Deuxième élément : le soutien parental aux acheteurs actuels. À quel point les nouveaux acheteurs ont-ils recours à la Banque de papa et maman?

Rappelons qu'il fallait, au premier trimestre cette année, allonger 463 000 $ (prix médian) pour mettre la main sur une maison unifamiliale dans le Grand Montréal, et 340 000 $ pour une copropriété.

Le financement parental a l'avantage de réduire l'endettement des jeunes et de diminuer le risque.

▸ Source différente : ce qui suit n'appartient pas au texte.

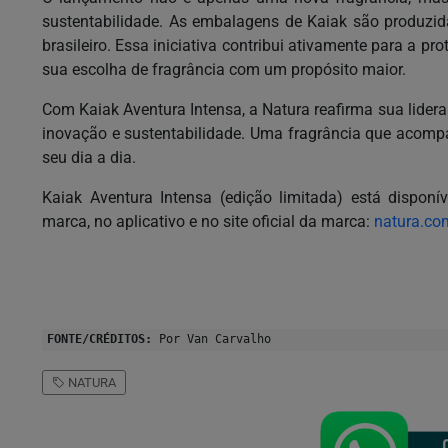
sustentabilidade. As embalagens de Kaiak são produzida
brasileiro. Essa iniciativa contribui ativamente para a 
sua escolha de fragrância com um propósito maior.
Com Kaiak Aventura Intensa, a Natura reafirma sua lider
inovação e sustentabilidade. Uma fragrância que acompa
seu dia a dia.
Kaiak Aventura Intensa (edição limitada) está disponí
marca, no aplicativo e no site oficial da marca:
natura.co
FONTE/CRÉDITOS:
Por Van Carvalho
NATURA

Par contre, il rend moins efficace un resserrement des règles hypothécaires. Avant de cibler les mesures à prendre, il faut savoir à quel point les acheteurs pourront se tourner vers leurs parents pour augmenter leur mise de fonds.

Le soutien financier des parents risque aussi d'accroître les inégalités sociales, puisque ceux qui en profitent sont issus de familles plus aisées.

Le télétravail

Troisièmement, quel est l'avenir du télétravail à long terme?

Comme ils peuvent actuellement travailler de la maison, les nouveaux acheteurs ont élargi leur rayon de recherche aux troisième, quatrième et même cinquième couronnes de Vancouver, Montréal et Toronto.

Les régions aussi en ont profité. Si le travail à domicile est permanent, ce phénomène justifiera le prix des propriétés sur ces marchés, dit Louis Vachon.